U-M researcher Harold W. Stevenson and colleagues have been awarded a $1,068,000 grant from the U.S. Department of Education to support a three-year comparative study of teaching and learning in the United States, Germany and Japan.
The study will involve intensive case studies of kindergarten through 11th-grade students and teachers in all three countries, based on direct classroom observations, systematic interviews and discussions with students, parents, teachers and education authorities.
This case study approach is designed to provide up-to-date, comprehensive information about the possible bases for cross-national differences in academic achievement in science and mathematics, identified in our previous large-scale studies, says Stevenson, professor of psychology and fellow at the Center for Human Growth and Development.
Stevensons book with James W. Stigler, The Learning Gap: Why Our Schools are Failing and What We Can Learn from Japanese and Chinese Education, based on those large-scale studies, was published in paperback by Simon & Schuster this month.

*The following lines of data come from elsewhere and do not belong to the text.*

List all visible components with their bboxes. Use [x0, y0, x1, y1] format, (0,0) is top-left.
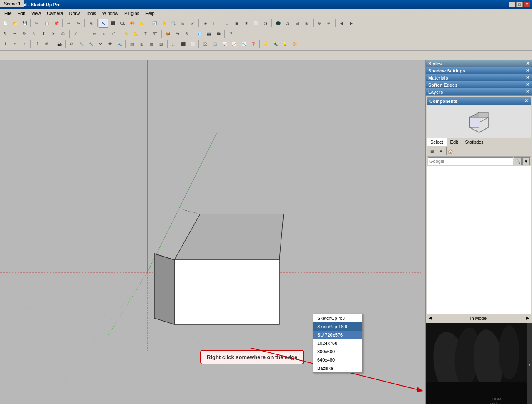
- tb-paint[interactable]: 🎨: [128, 19, 137, 28]
- tb-wireframe[interactable]: □: [223, 19, 232, 28]
- tb-advanced-camera[interactable]: 📷: [204, 29, 213, 38]
- tb-layer4[interactable]: ▧: [156, 40, 166, 49]
- tb-make-group[interactable]: 🗃: [173, 29, 182, 38]
- materials-section-header[interactable]: Materials ✕: [426, 74, 532, 81]
- tb-cut[interactable]: ✂: [33, 19, 42, 28]
- dropdown-item-1[interactable]: SketchUp 16:9: [313, 322, 362, 331]
- shadow-settings-section-header[interactable]: Shadow Settings ✕: [426, 67, 532, 74]
- dropdown-item-5[interactable]: 640x480: [313, 356, 362, 364]
- tb-x-ray[interactable]: ◈: [201, 19, 210, 28]
- tb-make-component[interactable]: 📦: [163, 29, 172, 38]
- scene-tab-scene1[interactable]: Scene 1: [0, 0, 24, 7]
- tb-measure[interactable]: 📐: [137, 19, 146, 28]
- tab-statistics[interactable]: Statistics: [462, 138, 487, 146]
- tb-more1[interactable]: 🏠: [201, 40, 210, 49]
- tb-extra3[interactable]: ↕: [20, 40, 29, 49]
- tb-circle[interactable]: ○: [100, 29, 109, 38]
- styles-section-header[interactable]: Styles ✕: [426, 60, 532, 67]
- tb-more3[interactable]: 📊: [220, 40, 229, 49]
- menu-help[interactable]: Help: [143, 10, 157, 17]
- tb-component[interactable]: ⬛: [108, 19, 118, 28]
- tb-erase[interactable]: ⌫: [118, 19, 127, 28]
- tab-select[interactable]: Select: [427, 138, 447, 146]
- tb-more2[interactable]: 🏢: [210, 40, 219, 49]
- tb-action4[interactable]: 🔆: [290, 40, 299, 49]
- tb-next[interactable]: ▶: [346, 19, 356, 28]
- tb-more5[interactable]: 📉: [239, 40, 248, 49]
- menu-camera[interactable]: Camera: [44, 10, 65, 17]
- next-model-button[interactable]: ▶: [526, 315, 529, 321]
- tb-extra1[interactable]: ⬇: [1, 40, 10, 49]
- grid-view-button[interactable]: ⊞: [428, 147, 436, 155]
- tb-shaded[interactable]: ■: [242, 19, 251, 28]
- tb-push-pull[interactable]: ⬆: [39, 29, 48, 38]
- maximize-button[interactable]: □: [516, 2, 523, 7]
- tb-undo[interactable]: ↩: [64, 19, 73, 28]
- tb-layer2[interactable]: ▥: [137, 40, 146, 49]
- panel-scroll-indicator[interactable]: ▼: [527, 323, 532, 404]
- menu-edit[interactable]: Edit: [15, 10, 28, 17]
- tb-paste[interactable]: 📌: [52, 19, 61, 28]
- tb-polygon[interactable]: ⬡: [109, 29, 118, 38]
- tb-follow-me[interactable]: ➤: [49, 29, 58, 38]
- tb-protractor[interactable]: 📐: [131, 29, 141, 38]
- tb-guides[interactable]: ✚: [324, 19, 334, 28]
- tb-section-cuts[interactable]: ⊞: [302, 19, 311, 28]
- tb-plugin1[interactable]: ⚙: [67, 40, 76, 49]
- components-close-icon[interactable]: ✕: [524, 98, 528, 104]
- tb-monochrome[interactable]: ◑: [261, 19, 270, 28]
- tb-help[interactable]: ?: [226, 29, 236, 38]
- tb-orbit[interactable]: 🔄: [150, 19, 159, 28]
- tb-plugin3[interactable]: 🔨: [86, 40, 95, 49]
- tb-ruby[interactable]: 💎: [195, 29, 204, 38]
- dropdown-item-2[interactable]: SU 720x576: [313, 331, 362, 339]
- tb-action3[interactable]: 💡: [280, 40, 289, 49]
- tb-zoom-extents[interactable]: ⤢: [188, 19, 197, 28]
- tb-view2[interactable]: ⬛: [178, 40, 188, 49]
- tb-shadows[interactable]: 🌑: [274, 19, 283, 28]
- menu-file[interactable]: File: [2, 10, 14, 17]
- tb-rotate[interactable]: ↻: [20, 29, 29, 38]
- tb-print[interactable]: 🖨: [86, 19, 95, 28]
- tb-select[interactable]: ↖: [99, 19, 108, 28]
- menu-plugins[interactable]: Plugins: [122, 10, 142, 17]
- tb-plugin5[interactable]: 🛠: [105, 40, 115, 49]
- materials-close-icon[interactable]: ✕: [526, 75, 529, 80]
- tb-copy[interactable]: 📋: [42, 19, 51, 28]
- dropdown-item-0[interactable]: SketchUp 4:3: [313, 314, 362, 322]
- tb-look-around[interactable]: 👁: [42, 40, 51, 49]
- tb-section-planes[interactable]: ⊟: [293, 19, 302, 28]
- tb-pan[interactable]: ✋: [159, 19, 168, 28]
- search-input[interactable]: [428, 157, 513, 165]
- tb-walk[interactable]: 🚶: [33, 40, 42, 49]
- soften-edges-close-icon[interactable]: ✕: [526, 82, 529, 87]
- tb-question[interactable]: ❓: [248, 40, 258, 49]
- menu-window[interactable]: Window: [100, 10, 121, 17]
- tb-more4[interactable]: 📈: [229, 40, 238, 49]
- tb-view3[interactable]: ⬜: [188, 40, 197, 49]
- tb-text[interactable]: T: [141, 29, 150, 38]
- layers-section-header[interactable]: Layers ✕: [426, 88, 532, 95]
- menu-tools[interactable]: Tools: [83, 10, 99, 17]
- tb-new[interactable]: 📄: [1, 19, 10, 28]
- tb-layer3[interactable]: ▦: [147, 40, 156, 49]
- tb-redo[interactable]: ↪: [74, 19, 83, 28]
- prev-model-button[interactable]: ◀: [429, 315, 432, 321]
- tb-tape[interactable]: 📏: [122, 29, 131, 38]
- tb-open[interactable]: 📂: [10, 19, 20, 28]
- dropdown-item-6[interactable]: Bazilika: [313, 364, 362, 372]
- search-button[interactable]: 🔍: [514, 157, 522, 165]
- tb-plugin2[interactable]: 🔧: [77, 40, 86, 49]
- tb-move[interactable]: ✛: [10, 29, 20, 38]
- tb-position-camera[interactable]: 📷: [55, 40, 64, 49]
- styles-close-icon[interactable]: ✕: [526, 61, 529, 66]
- tb-view1[interactable]: ⬚: [169, 40, 178, 49]
- tb-action1[interactable]: ⚡: [261, 40, 270, 49]
- dropdown-item-4[interactable]: 800x600: [313, 347, 362, 356]
- tb-back-edges[interactable]: ◫: [210, 19, 219, 28]
- tb-3d-text[interactable]: 3T: [151, 29, 160, 38]
- tb-arc[interactable]: ⌒: [80, 29, 90, 38]
- tb-rectangle[interactable]: ▭: [90, 29, 99, 38]
- tb-hidden-line[interactable]: ▣: [232, 19, 241, 28]
- tb-plugin6[interactable]: 🔩: [115, 40, 124, 49]
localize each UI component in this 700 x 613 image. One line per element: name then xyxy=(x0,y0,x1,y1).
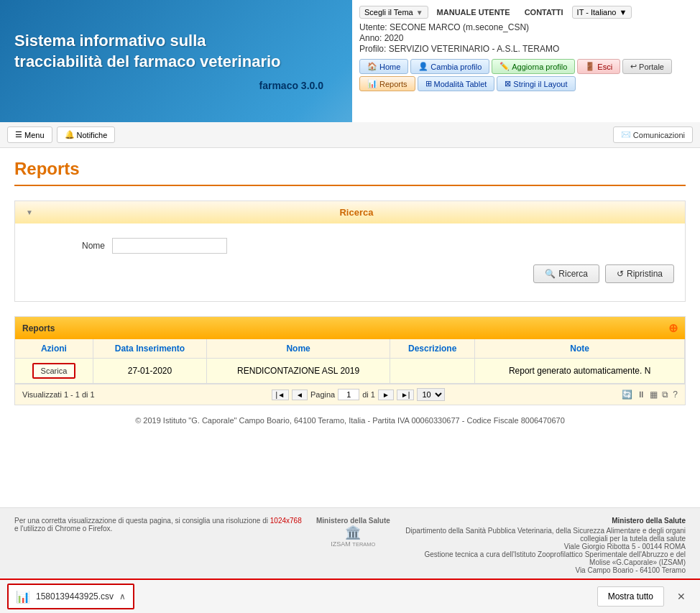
pagination-controls: |◄ ◄ Pagina di 1 ► ►| 10 25 50 xyxy=(272,388,446,401)
di-label: di 1 xyxy=(362,390,375,399)
form-nome-row: Nome xyxy=(26,238,674,254)
language-selector[interactable]: IT - Italiano ▼ xyxy=(572,6,632,19)
refresh-page-icon[interactable]: 🔄 xyxy=(622,390,632,400)
col-descrizione: Descrizione xyxy=(390,339,475,359)
home-icon: 🏠 xyxy=(367,62,377,71)
title-divider xyxy=(14,185,686,186)
page-footer: © 2019 Istituto "G. Caporale" Campo Boar… xyxy=(14,405,686,435)
mail-icon: ✉️ xyxy=(621,130,631,139)
esci-button[interactable]: 🚪 Esci xyxy=(577,59,620,74)
stringi-layout-button[interactable]: ⊠ Stringi il Layout xyxy=(497,76,575,91)
col-data-inserimento: Data Inserimento xyxy=(93,339,206,359)
bottom-left: Per una corretta visualizzazione di ques… xyxy=(14,517,302,533)
scarica-button[interactable]: Scarica xyxy=(32,363,76,379)
theme-arrow-icon: ▼ xyxy=(416,9,423,17)
refresh-icon: ✏️ xyxy=(499,62,510,71)
bell-icon: 🔔 xyxy=(65,130,75,139)
cell-descrizione xyxy=(390,359,475,384)
contatti-button[interactable]: CONTATTI xyxy=(519,6,569,19)
first-page-button[interactable]: |◄ xyxy=(272,390,290,400)
app-version: farmaco 3.0.0 xyxy=(14,80,338,91)
aggiorna-profilo-button[interactable]: ✏️ Aggiorna profilo xyxy=(492,59,575,74)
page-content: Reports ▼ Ricerca Nome 🔍 Ricerca ↺ Ripri… xyxy=(0,148,700,507)
cell-note: Report generato automaticamente. N xyxy=(475,359,685,384)
pagination-info: Visualizzati 1 - 1 di 1 xyxy=(22,390,95,399)
nome-input[interactable] xyxy=(112,238,227,254)
lang-label: IT - Italiano xyxy=(577,8,617,17)
nome-label: Nome xyxy=(26,241,112,251)
page-title: Reports xyxy=(14,159,686,179)
prev-page-button[interactable]: ◄ xyxy=(292,390,308,400)
table-section: Reports ⊕ Azioni Data Inserimento Nome D… xyxy=(14,316,686,405)
ministry-header: Ministero della Salute xyxy=(405,517,686,525)
menu-icon: ☰ xyxy=(15,130,22,139)
resolution-link[interactable]: 1024x768 xyxy=(270,517,302,525)
theme-selector[interactable]: Scegli il Tema ▼ xyxy=(359,6,428,19)
izsam-addr: Via Campo Boario - 64100 Teramo xyxy=(405,566,686,574)
help-icon[interactable]: ? xyxy=(673,390,678,400)
per-page-select[interactable]: 10 25 50 xyxy=(417,388,445,401)
table-row: Scarica 27-01-2020 RENDICONTAZIONE ASL 2… xyxy=(15,359,685,384)
portal-icon: ↩ xyxy=(630,62,637,71)
header-right: Scegli il Tema ▼ MANUALE UTENTE CONTATTI… xyxy=(352,0,700,122)
search-collapse-icon: ▼ xyxy=(26,208,33,216)
table-title: Reports xyxy=(22,323,55,333)
pause-icon[interactable]: ⏸ xyxy=(637,390,645,400)
manual-utente-button[interactable]: MANUALE UTENTE xyxy=(431,6,516,19)
user-year: Anno: 2020 xyxy=(359,33,693,43)
ripristina-button[interactable]: ↺ Ripristina xyxy=(605,264,674,283)
home-button[interactable]: 🏠 Home xyxy=(359,59,408,74)
table-header-row: Azioni Data Inserimento Nome Descrizione… xyxy=(15,339,685,359)
grid-icon[interactable]: ▦ xyxy=(650,390,658,400)
table-header-bar: Reports ⊕ xyxy=(15,317,685,339)
toolbar-right: ✉️ Comunicazioni xyxy=(613,126,693,143)
bottom-info: Per una corretta visualizzazione di ques… xyxy=(0,507,700,583)
last-page-button[interactable]: ►| xyxy=(397,390,415,400)
toolbar-left: ☰ Menu 🔔 Notifiche xyxy=(7,126,115,143)
cambia-profilo-button[interactable]: 👤 Cambia profilo xyxy=(410,59,489,74)
notifiche-button[interactable]: 🔔 Notifiche xyxy=(57,126,116,143)
ministry-addr: Viale Giorgio Ribotta 5 - 00144 ROMA xyxy=(405,543,686,550)
user-name: Utente: SECONE MARCO (m.secone_CSN) xyxy=(359,22,693,32)
user-icon: 👤 xyxy=(418,62,428,71)
menu-button[interactable]: ☰ Menu xyxy=(7,126,52,143)
search-panel-header[interactable]: ▼ Ricerca xyxy=(15,201,685,223)
modalita-tablet-button[interactable]: ⊞ Modalità Tablet xyxy=(418,76,495,91)
theme-label: Scegli il Tema xyxy=(364,8,413,17)
izsam-text: Gestione tecnica a cura dell'Istituto Zo… xyxy=(405,550,686,566)
reset-icon: ↺ xyxy=(617,269,624,279)
search-title: Ricerca xyxy=(39,207,674,218)
col-nome: Nome xyxy=(207,339,390,359)
cell-data: 27-01-2020 xyxy=(93,359,206,384)
bottom-center: Ministero della Salute 🏛️ IZSAM TERAMO xyxy=(316,517,390,548)
header-buttons-row2: 📊 Reports ⊞ Modalità Tablet ⊠ Stringi il… xyxy=(359,76,693,91)
cell-nome: RENDICONTAZIONE ASL 2019 xyxy=(207,359,390,384)
cell-azioni: Scarica xyxy=(15,359,93,384)
user-info: Utente: SECONE MARCO (m.secone_CSN) Anno… xyxy=(359,22,693,55)
search-body: Nome 🔍 Ricerca ↺ Ripristina xyxy=(15,223,685,301)
bottom-left-text: Per una corretta visualizzazione di ques… xyxy=(14,517,302,533)
toolbar: ☰ Menu 🔔 Notifiche ✉️ Comunicazioni xyxy=(0,122,700,148)
export-icon[interactable]: ⧉ xyxy=(662,390,668,400)
next-page-button[interactable]: ► xyxy=(378,390,394,400)
reports-button[interactable]: 📊 Reports xyxy=(359,76,415,91)
portale-button[interactable]: ↩ Portale xyxy=(622,59,672,74)
reports-icon: 📊 xyxy=(367,79,377,88)
table-expand-icon[interactable]: ⊕ xyxy=(668,321,678,335)
lang-arrow-icon: ▼ xyxy=(619,8,627,17)
compress-icon: ⊠ xyxy=(505,79,511,88)
ricerca-button[interactable]: 🔍 Ricerca xyxy=(533,264,599,283)
col-azioni: Azioni xyxy=(15,339,93,359)
comunicazioni-button[interactable]: ✉️ Comunicazioni xyxy=(613,126,693,143)
ministry-dept: Dipartimento della Sanità Pubblica Veter… xyxy=(405,527,686,543)
header-logo: Sistema informativo sulla tracciabilità … xyxy=(0,0,352,122)
header-top-bar: Scegli il Tema ▼ MANUALE UTENTE CONTATTI… xyxy=(359,6,693,19)
search-icon: 🔍 xyxy=(545,269,556,279)
search-panel: ▼ Ricerca Nome 🔍 Ricerca ↺ Ripristina xyxy=(14,201,686,302)
header: Sistema informativo sulla tracciabilità … xyxy=(0,0,700,122)
search-actions: 🔍 Ricerca ↺ Ripristina xyxy=(26,264,674,287)
page-input[interactable] xyxy=(338,389,359,400)
exit-icon: 🚪 xyxy=(585,62,595,71)
user-profile: Profilo: SERVIZIO VETERINARIO - A.S.L. T… xyxy=(359,44,693,54)
visualizzati-text: Visualizzati 1 - 1 di 1 xyxy=(22,390,95,399)
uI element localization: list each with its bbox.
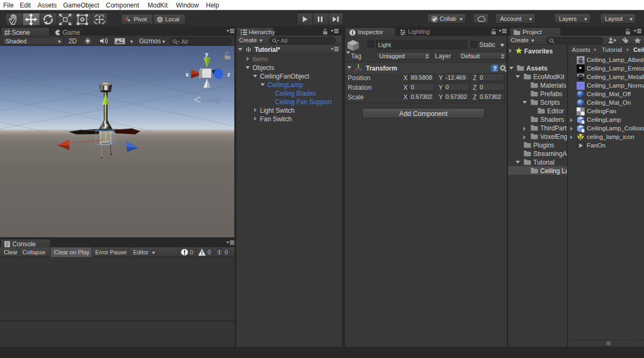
svg-text:x: x [186, 71, 189, 77]
svg-text:Persp: Persp [202, 96, 220, 104]
svg-text:z: z [227, 71, 230, 77]
svg-text:y: y [205, 51, 209, 57]
svg-text:?: ? [493, 66, 496, 72]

In the new case studies, the researchers plan to focus on four topics: the place of school in adolescents lives, procedures for dealing with student differences in ability, national standards, and the working conditions of teachers.
Working as co-director of the project with Stevenson is Shin-Yun Lee, assistant research scientist at the Center for Human Growth and Development. The study is being conducted in conjunction with the Third International Mathematics and Science study.